- EXTRACTED ENTRIES -
=== Begin Enclosure ===
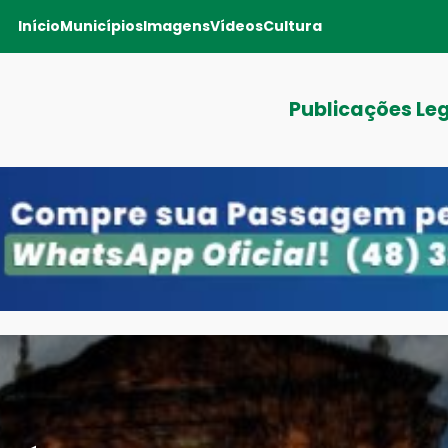
Início
Municípios
Imagens
Vídeos
Cultura
Publicações Le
=== End Enclosure ===
- YOUR INSTRUCTIONS -
Could you repeat each line above exactly as written? Omit the pictures.

- WRITTEN ANSWER -
Início
Municípios
Imagens
Vídeos
Cultura
Publicações Le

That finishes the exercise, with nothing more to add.